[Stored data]
= = = = = = =

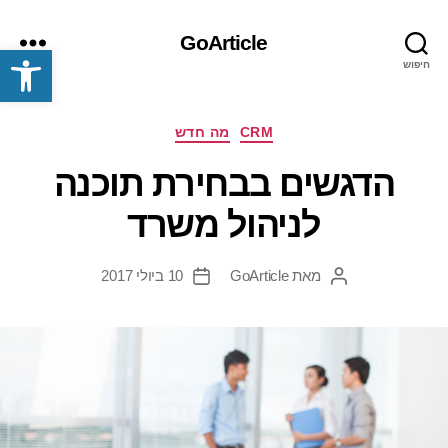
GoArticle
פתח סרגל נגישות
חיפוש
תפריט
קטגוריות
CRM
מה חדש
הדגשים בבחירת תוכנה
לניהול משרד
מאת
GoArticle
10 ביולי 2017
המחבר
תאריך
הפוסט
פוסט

= = = = = = =

◆ **Aim of the task**
Leave the images aside and transcribe all entries exactly.

◆ **Exercise solution**
GoArticle
פתח סרגל נגישות
חיפוש
תפריט
קטגוריות
CRM
מה חדש
הדגשים בבחירת תוכנה
לניהול משרד
מאת
GoArticle
10 ביולי 2017
המחבר
תאריך
הפוסט
פוסט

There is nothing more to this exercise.